- Task instructions -
Your output should reproduce each entry exactly, with none of its pictures.

Stored records:

※ ※ ※

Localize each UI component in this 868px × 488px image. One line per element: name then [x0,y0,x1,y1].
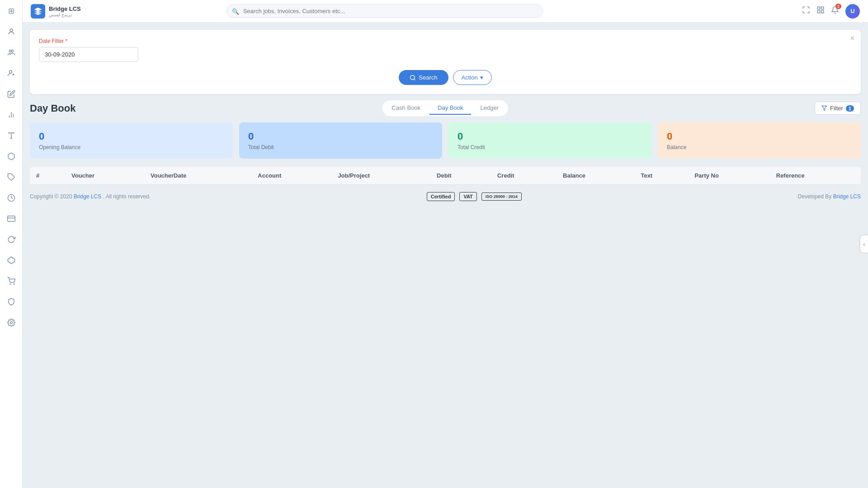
box-icon[interactable] [5,150,18,163]
svg-point-2 [11,50,14,52]
stats-row: 0 Opening Balance 0 Total Debit 0 Total … [30,122,861,159]
iso-badge: ISO 25000 : 2014 [481,192,522,201]
svg-rect-20 [817,11,820,13]
svg-marker-13 [8,257,14,264]
chart-icon[interactable] [5,108,18,121]
tab-daybook[interactable]: Day Book [429,102,471,115]
tab-ledger[interactable]: Ledger [472,102,506,115]
stat-opening-balance: 0 Opening Balance [30,122,233,159]
svg-rect-19 [821,11,823,13]
dashboard-icon[interactable]: ⊞ [5,5,18,17]
refresh-icon[interactable] [5,233,18,246]
svg-point-0 [10,29,13,32]
page-footer: Copyright © 2020 Bridge LCS . All rights… [30,185,861,203]
group-icon[interactable] [5,46,18,59]
total-debit-label: Total Debit [248,144,433,150]
footer-developer: Developed By Bridge LCS [798,193,861,200]
tab-cashbook[interactable]: Cash Book [384,102,429,115]
total-credit-label: Total Credit [458,144,642,150]
gear-icon[interactable] [5,316,18,329]
search-button[interactable]: Search [399,70,448,85]
col-text: Text [634,167,688,185]
close-icon[interactable]: × [850,34,854,42]
filter-label-btn: Filter [830,105,843,112]
action-button[interactable]: Action ▾ [453,70,492,85]
person-icon[interactable] [5,25,18,38]
filter-actions: Search Action ▾ [39,70,852,85]
svg-point-16 [10,322,12,324]
app-subtitle: بريدج لسس [49,12,81,17]
col-balance: Balance [557,167,634,185]
footer-developer-link[interactable]: Bridge LCS [833,193,861,200]
col-hash: # [30,167,65,185]
notification-icon[interactable]: 2 [831,6,839,16]
svg-rect-18 [821,7,823,9]
font-icon[interactable] [5,129,18,142]
sidebar: ⊞ [0,0,23,488]
clock-icon[interactable] [5,192,18,204]
logo: Bridge LCS بريدج لسس [31,4,94,19]
app-name: Bridge LCS [49,5,81,12]
col-credit: Credit [491,167,557,185]
svg-rect-11 [7,216,15,221]
col-partyno: Party No [688,167,769,185]
col-reference: Reference [770,167,861,185]
topbar: Bridge LCS بريدج لسس 🔍 2 U [23,0,868,23]
total-credit-value: 0 [458,131,642,142]
filter-count: 1 [846,105,854,112]
cart-icon[interactable] [5,275,18,287]
tabs-group: Cash Book Day Book Ledger [382,100,508,116]
date-filter-input[interactable] [39,47,138,62]
page-title: Day Book [30,103,75,114]
filter-button[interactable]: Filter 1 [815,102,861,115]
footer-center: Certified VAT ISO 25000 : 2014 [427,192,522,201]
svg-marker-23 [822,106,827,111]
stat-total-credit: 0 Total Credit [448,122,651,159]
opening-balance-value: 0 [39,131,224,142]
page-area: × Date Filter * Search Action ▾ Day Book [23,23,868,488]
notification-badge: 2 [835,4,841,9]
daybook-section: Day Book Cash Book Day Book Ledger Filte… [30,100,861,203]
opening-balance-label: Opening Balance [39,144,224,150]
avatar[interactable]: U [845,4,860,19]
edit-icon[interactable] [5,88,18,100]
topbar-actions: 2 U [802,4,860,19]
vat-badge: VAT [459,192,476,201]
main-content: Bridge LCS بريدج لسس 🔍 2 U × [23,0,868,488]
balance-label: Balance [667,144,852,150]
search-icon: 🔍 [232,8,239,14]
svg-point-14 [10,284,11,285]
search-input[interactable] [226,4,543,18]
grid-icon[interactable] [816,6,825,16]
filter-card: × Date Filter * Search Action ▾ [30,30,861,94]
table-wrapper: # Voucher VoucherDate Account Job/Projec… [30,167,861,185]
person-add-icon[interactable] [5,67,18,80]
col-voucherdate: VoucherDate [144,167,251,185]
global-search[interactable]: 🔍 [226,4,543,18]
svg-line-22 [414,79,415,80]
svg-point-15 [14,284,14,285]
collapse-arrow[interactable]: ‹ [860,235,868,253]
footer-brand-link[interactable]: Bridge LCS [74,193,101,200]
svg-point-3 [9,70,12,73]
card-icon[interactable] [5,212,18,225]
svg-rect-17 [817,7,820,9]
data-table: # Voucher VoucherDate Account Job/Projec… [30,167,861,185]
diamond-icon[interactable] [5,254,18,267]
shield-icon[interactable] [5,296,18,308]
stat-balance: 0 Balance [658,122,861,159]
filter-label: Date Filter * [39,38,852,44]
col-debit: Debit [430,167,491,185]
svg-point-21 [410,75,415,79]
col-jobproject: Job/Project [331,167,430,185]
col-voucher: Voucher [65,167,144,185]
col-account: Account [251,167,331,185]
balance-value: 0 [667,131,852,142]
total-debit-value: 0 [248,131,433,142]
fullscreen-icon[interactable] [802,6,810,16]
stat-total-debit: 0 Total Debit [239,122,442,159]
logo-text: Bridge LCS بريدج لسس [49,5,81,17]
logo-image [31,4,45,19]
certified-badge: Certified [427,192,455,201]
tag-icon[interactable] [5,171,18,183]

※ ※ ※

- Solution to this task -
Localize each UI component in this 868px × 488px image. One line per element: name then [x0,y0,x1,y1].
box-icon[interactable] [5,150,18,163]
svg-point-2 [11,50,14,52]
stats-row: 0 Opening Balance 0 Total Debit 0 Total … [30,122,861,159]
iso-badge: ISO 25000 : 2014 [481,192,522,201]
svg-rect-20 [817,11,820,13]
svg-marker-13 [8,257,14,264]
chart-icon[interactable] [5,108,18,121]
tab-daybook[interactable]: Day Book [429,102,471,115]
tab-ledger[interactable]: Ledger [472,102,506,115]
stat-opening-balance: 0 Opening Balance [30,122,233,159]
svg-rect-19 [821,11,823,13]
dashboard-icon[interactable]: ⊞ [5,5,18,17]
refresh-icon[interactable] [5,233,18,246]
svg-point-0 [10,29,13,32]
page-footer: Copyright © 2020 Bridge LCS . All rights… [30,185,861,203]
group-icon[interactable] [5,46,18,59]
total-debit-label: Total Debit [248,144,433,150]
footer-developer: Developed By Bridge LCS [798,193,861,200]
tab-cashbook[interactable]: Cash Book [384,102,429,115]
total-credit-label: Total Credit [458,144,642,150]
gear-icon[interactable] [5,316,18,329]
search-button[interactable]: Search [399,70,448,85]
col-text: Text [634,167,688,185]
close-icon[interactable]: × [850,34,854,42]
filter-label-btn: Filter [830,105,843,112]
action-button[interactable]: Action ▾ [453,70,492,85]
person-icon[interactable] [5,25,18,38]
filter-actions: Search Action ▾ [39,70,852,85]
svg-point-16 [10,322,12,324]
app-subtitle: بريدج لسس [49,12,81,17]
col-balance: Balance [557,167,634,185]
footer-developer-link[interactable]: Bridge LCS [833,193,861,200]
col-hash: # [30,167,65,185]
notification-icon[interactable]: 2 [831,6,839,16]
svg-rect-18 [821,7,823,9]
font-icon[interactable] [5,129,18,142]
sidebar: ⊞ [0,0,23,488]
clock-icon[interactable] [5,192,18,204]
logo: Bridge LCS بريدج لسس [31,4,94,19]
app-name: Bridge LCS [49,5,81,12]
col-credit: Credit [491,167,557,185]
svg-rect-11 [7,216,15,221]
col-partyno: Party No [688,167,769,185]
col-reference: Reference [770,167,861,185]
topbar: Bridge LCS بريدج لسس 🔍 2 U [23,0,868,23]
total-credit-value: 0 [458,131,642,142]
filter-count: 1 [846,105,854,112]
cart-icon[interactable] [5,275,18,287]
tabs-group: Cash Book Day Book Ledger [382,100,508,116]
date-filter-input[interactable] [39,47,138,62]
page-title: Day Book [30,103,75,114]
filter-button[interactable]: Filter 1 [815,102,861,115]
footer-center: Certified VAT ISO 25000 : 2014 [427,192,522,201]
svg-marker-23 [822,106,827,111]
stat-total-credit: 0 Total Credit [448,122,651,159]
opening-balance-value: 0 [39,131,224,142]
page-area: × Date Filter * Search Action ▾ Day Book [23,23,868,488]
notification-badge: 2 [835,4,841,9]
daybook-section: Day Book Cash Book Day Book Ledger Filte… [30,100,861,203]
opening-balance-label: Opening Balance [39,144,224,150]
avatar[interactable]: U [845,4,860,19]
edit-icon[interactable] [5,88,18,100]
topbar-actions: 2 U [802,4,860,19]
vat-badge: VAT [459,192,476,201]
main-content: Bridge LCS بريدج لسس 🔍 2 U × [23,0,868,488]
balance-label: Balance [667,144,852,150]
search-icon: 🔍 [232,8,239,14]
svg-point-14 [10,284,11,285]
search-input[interactable] [226,4,543,18]
grid-icon[interactable] [816,6,825,16]
filter-card: × Date Filter * Search Action ▾ [30,30,861,94]
table-wrapper: # Voucher VoucherDate Account Job/Projec… [30,167,861,185]
person-add-icon[interactable] [5,67,18,80]
col-voucherdate: VoucherDate [144,167,251,185]
global-search[interactable]: 🔍 [226,4,543,18]
svg-line-22 [414,79,415,80]
svg-point-15 [14,284,14,285]
collapse-arrow[interactable]: ‹ [860,235,868,253]
footer-brand-link[interactable]: Bridge LCS [74,193,101,200]
svg-point-3 [9,70,12,73]
card-icon[interactable] [5,212,18,225]
svg-rect-17 [817,7,820,9]
data-table: # Voucher VoucherDate Account Job/Projec… [30,167,861,185]
diamond-icon[interactable] [5,254,18,267]
shield-icon[interactable] [5,296,18,308]
stat-balance: 0 Balance [658,122,861,159]
filter-label: Date Filter * [39,38,852,44]
col-debit: Debit [430,167,491,185]
svg-point-21 [410,75,415,79]
col-jobproject: Job/Project [331,167,430,185]
col-voucher: Voucher [65,167,144,185]
col-account: Account [251,167,331,185]
balance-value: 0 [667,131,852,142]
total-debit-value: 0 [248,131,433,142]
fullscreen-icon[interactable] [802,6,810,16]
stat-total-debit: 0 Total Debit [239,122,442,159]
logo-text: Bridge LCS بريدج لسس [49,5,81,17]
logo-image [31,4,45,19]
certified-badge: Certified [427,192,455,201]
tag-icon[interactable] [5,171,18,183]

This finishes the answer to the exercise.